Members of the single currency bloc have flouted collective budget guidelines before, but none so ‘openly and consciously’ as the unrepentant populist coalition south of the Alps.
And this unprecedented provocation may draw an unprecedented response. If Prime Minister Giuseppe Conte’s government doesn’t fall into line, it could face huge fines.
‘It would be inevitable,’ a senior European official told AFP.
Italy, and in particular its far-right vice premier Matteo Salvini, is not planning to back down, and seems even to relish the opportunity to thumb its nose at Brussels.
The government – a coalition of Salvini’s League and the anti-establishment Five Star Movement – plans to run a public deficit of 2.4 percent of GDP – three times the target of its centre-left predecessor.
On October 23, the EU Commission sent Rome a letter rejecting the budget – a historic first, even if Italy is far from the first country to break the rules of the eurozone. 
Italy has until November 13 to submit a revised budget, and President Sergio Mattarella has promised a ‘constructive dialogue’ with Europe’s institutions.
But Salvini’s response was stark: ‘No little letter will make us back down. Italy will never kneel again.’ 
Brussels might have had more sympathy for Rome’s decision to increase spending if the underlying economic situation had promised better times ahead.
But Italy’s jobless rate is more than 10 percent, way above the eurozone average, and growth in the third quarter of this year ground to a halt at a stagnant zero percent.
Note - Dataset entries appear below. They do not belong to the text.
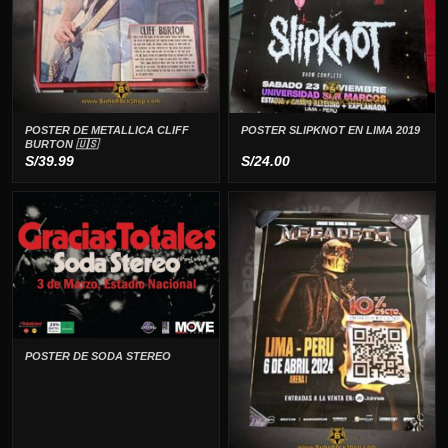
POSTER DE METALLICA CLIFF
POSTER SLIPKNOT EN LIMA 2019
BURTON 🇺🇸
S/
39.99
S/
24.00
POSTER DE SODA STEREO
The coalition’s 2019 budget is based on the country experiencing an annual growth of 1.5 percent – a figure considered optimistic by the IMF, which has forecast only one percent.
Watching the spread
Conte insists the low growth rate is all the more reason to kickstart the economy through a spending spree, but Brussels fears the rising deficit could lead to a new debt crisis.
Italy already owes 2.3 trillion euros ($2.6 trillion), a sum equivalent to 131 percent of its GDP, and even if Brussels blinks and fails to punish Rome, the markets surely will. 
Rating agency Moody’s has already downgraded Italian debt, and Standard & Poor’s has dropped its outlook from stable to negative.
The governor of the Italian central bank, Ignazio Visco, has expressed concern that borrowing rates will have to rise and political experts warn the coalition could come under pressure from League voters.
The much watched ‘spread’ – the gap between German and Italian bond yields – has grown to around 300 basis points, up from around 130 in the first quarter of 2018.
The situation is reminiscent of the Greek debt crisis, except with Italy’s much bigger and more central eurozone economy at the heart of the storm, making a bailout difficult. 
‘Italy could be the next country to need the European Stability Mechanism,’ a senior EU official told AFP, referring to the eurozone’s crisis firewall. ‘It’s hypothetical at this stage, but the risk is real.’